Google has implemented a new feature in its Chrome browser that can help protect users against advanced attacks such as Spectre and Meltdown by limiting the number of sites that each process can read data from. Work on the mechanism has been going on for several years, long before Spectre and Meltdown were discovered, and Google has now rolled it out to nearly all Chrome users.
The new protection is called Site Isolation and it’s a behind-the-scenes feature that has the ability to defeat speculative execution attacks. Spectre and Meltdown are the two most well-known variants of such attacks, though there are others that have been discovered recently, as well. Speculative execution attacks take advantage of specific features of modern processors to try and gain access to restricted portions of memory. Such attacks can be quite difficult to pull off, but researchers have shown that they’re nowhere near impossible. An attacker could use a speculative execution attack to steal sensitive information across tabs in a browser.
To help defeat these attacks, Google engineers have been working on Site Isolation as a way of stopping an attacker from gaining access to that sensitive data across processes.
“When Site Isolation is enabled, each renderer process contains documents from at most one site. This means all navigations to cross-site documents cause a tab to switch processes. It also means all cross-site iframes are put into a different process than their parent frame, using "out-of-process iframes." Splitting a single page across multiple processes is a major change to how Chrome works, and the Chrome Security team has been pursuing this for several years, independently of Spectre,” Charlie Reis, a software engineer at Google, wrote in a post explaining the new feature.
“Site Isolation is a significant change to Chrome's behavior under the hood."
“Site Isolation is a significant change to Chrome's behavior under the hood, but it generally shouldn't cause visible changes for most users or web developers (beyond a few known issues).

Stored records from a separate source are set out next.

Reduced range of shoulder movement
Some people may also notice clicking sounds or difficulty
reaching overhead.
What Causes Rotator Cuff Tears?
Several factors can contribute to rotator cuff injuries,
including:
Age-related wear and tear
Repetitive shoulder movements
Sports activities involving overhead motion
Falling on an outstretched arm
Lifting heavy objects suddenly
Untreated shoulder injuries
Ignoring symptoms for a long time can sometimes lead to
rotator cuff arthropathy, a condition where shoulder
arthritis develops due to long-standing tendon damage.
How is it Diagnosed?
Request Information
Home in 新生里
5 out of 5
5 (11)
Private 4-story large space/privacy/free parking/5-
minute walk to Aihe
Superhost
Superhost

It simply offers more protection between websites behind the scenes.”
The emergence of practical speculative execution attacks has driven security teams at hardware and software vendors to look for new defensive mechanisms to address them. But Google has been working on site isolation for some time, well before public disclosures of any of the new attacks. And the work is still ongoing. Reis said Google is looking at whether Site Isolation will work in Chrome on Android and there also are other avenues of investigation for defending against malicious browser processes.

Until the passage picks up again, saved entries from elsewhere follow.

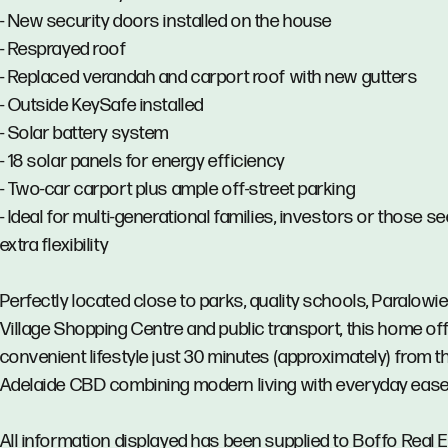
- New security doors installed on the house
- Resprayed roof
- Replaced verandah and carport roof with new gutters
- Outside KeySafe installed
- Solar battery system
- 18 solar panels for energy efficiency
- Two-car carport plus ample off-street parking
- Ideal for multi-generational families, investors or those s
extra flexibility
Perfectly located close to parks, quality schools, Paralowi
Village Shopping Centre and public transport, this home of
convenient lifestyle just 30 minutes (approximately) from t
Adelaide CBD combining modern living with everyday ease
All information displayed has been supplied to Boffo Real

“We're also working on additional security checks in the browser process, which will let Site Isolation mitigate not just Spectre attacks but also attacks from fully compromised renderer processes. These additional enforcements will let us reach the original motivating goals for Site Isolation, where Chrome can effectively treat the entire renderer process as untrusted,” Reis said.
Site Isolation is enabled in Chrome 67, the current version of the browser, on macOS, Windows, Chrome OS, and Linux.